En lo expresivo, abraza tus limitaciones

Generalmente intentamos escapar de los límites, romper cualquier elemento que consideremos una barrera, superar o eliminar todo aquello que nos aleja de realizarnos en nuestro máximo potencial. Sin embargo, en lo que se refiere a la expresión y a las habilidades de comunicación, existe otra perspectiva que nos ofrece una amplia riqueza de posibilidades y nos reconcilia con nuestra condición.

¿Qué pasaría si en vez de enfrentar aquello que consideramos nos limita, lo aceptáramos y abrazáramos plenamente? ¿Qué ocurriría si lo convertimos en un escalón para avanzar, incluso sabiendo que esa limitación va a seguir con nosotros?

En mi proceso de aprendizaje en el mundo de la actuación teatral, iniciado en el año 1991 y que nunca termina (es apasionante este camino de crecimiento), esta lección surgió con mucha claridad, gracias a la guía de maestros muy especiales: integra tu limitación, entiéndela como una parte de ti y utilízala para avanzar.
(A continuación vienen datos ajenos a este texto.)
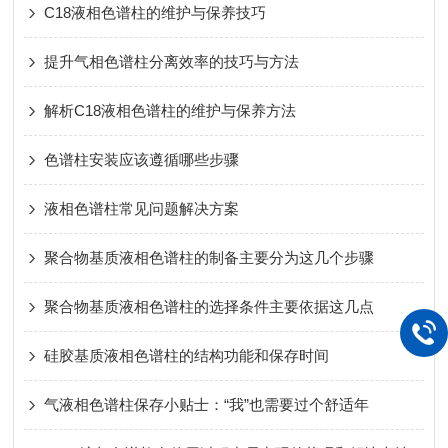
C18液相色谱柱的维护与保养技巧
提升气相色谱柱分离效率的技巧与方法
解析C18液相色谱柱的维护与保养方法
色谱柱安装应该遵循哪些步骤
液相色谱柱常见问题解决方案
聚合物基质液相色谱柱的制备主要分为这几个步骤
聚合物基质液相色谱柱的选择条件主要依据这几点
硅胶基质液相色谱柱的结构功能和保存时间
气液相色谱柱保存小贴士：“我”也需要过个舒适年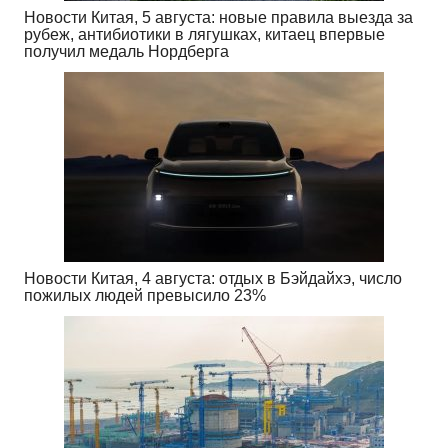
Новости Китая, 5 августа: новые правила выезда за
рубеж, антибиотики в лягушках, китаец впервые
получил медаль Нордберга
Новости Китая, 4 августа: отдых в Бэйдайхэ, число
пожилых людей превысило 23%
Esto me pareció sumamente interesante e iluminador, sobre todo porque el primer paso requiere mucha conciencia, pues hay que identificar aquello que nos está deteniendo en nuestro avance, eso que sentimos coarta una posibilidad mayor o mejor.

El cambio de perspectiva que se produce es total, con efectos tan sutiles como significativos. Intento describirlo a continuación:

  1. El primer elemento, como ya he mencionado, es el trabajo sobre la percepción. El desafío es percibirnos sin juicio, mirar sin ideas preconcebidas sobre cómo deberían ser las cosas dentro de nosotros o en nuestra expresión. De modo que si veo que tengo limitaciones en el uso de mi voz, que no matizo al hablar o que no logro una adecuada proyección, solamente debo identificarlo sin calificarlo de forma alguna. Lo mismo ocurre con limitaciones internas, como con el miedo escénico o la duda al desarrollar una conversación o interpretar un papel en escena (o jugar un rol en el ámbito laboral); puedo identificar y mirar esas emociones en movimiento, sin juzgarlas.
  2. El paso siguiente es aceptar esas características como una condición presente en mí, que puede cambiar o evolucionar, pero frente a lo cual no necesito luchar o hacer resistencia. La mayoría de las veces, pelear con ellas solamente las refuerza; mucho mejor es relajarse interna y externamente, para poder comenzar una exploración sobre las mismas. Este es el proceso de aceptación: si se trata de limitaciones con mi voz, puedo dedicarme a explorar los sonidos que produzco, a practicar con la respiración y distintas formas de hablar o cantar, de hacer fluir mi voz por el espacio; igualmente con las emociones que puedo sentir, como temor o dudas, en cuyo caso la exploración requiere de especial atención a cómo se presentan, qué sensaciones físicas las acompañan, cómo se mueven en diversas situaciones, entre muchos otros elementos que de seguro irán apareciendo.
  3. Surge entonces un nuevo conocimiento. La limitación no desaparece, no estoy trabajando para superarla, sino que estoy entrando en ella. Entonces descubro nuevas posibilidades con mi voz y encuentro maneras de colocar el cuerpo y la respiración que me ayudan a proyectar mejor, o integro ciertas formas de movimiento para mejorar la resonancia, o sencillamente empiezo a explorar comunicación con audiencias más pequeñas para descubrir un nuevo espacio de desarrollo de mi expresión; quizás comienzo a comprender cómo se manifiesta el miedo en mi interior y de qué manera me es útil, para estar más alerta o advertirme de riesgos que tal vez sea mejor no tomar en el momento presente. Todo esto lo logro aceptando e integrando eso que veía inicialmente como una limitación, que fue sencillamente una característica y que ahora se transforma en un bien, un elemento que juega a mi favor, un nuevo talento.
  4. La conciencia, la indagación, la práctica y el entrenamiento de estos elementos, me permitirá comprender mejor la dinámica de mi propia identidad, ganando en flexibilidad y en posibilidades, para una mejor comunicación y más libre expresión personal.

Este es el proceso que he vivido y en gran parte mi perspectiva de apoyo a otros, con el propósito final de lograr una expresión más genuina, honesta y armónica, lo que lleva a un impacto más profundo y duradero.

Finalmente, forzar la forma y luchar, lleva únicamente a mayor tensión y modos expresivos poco naturales. Esta perspectiva sobre el trabajo expresivo, parte de la necesidad de balance y fluidez, lo que además constituye la posibilidad de más entendimiento y mayor paz en el mundo actual (pero esto es ya material para otro texto).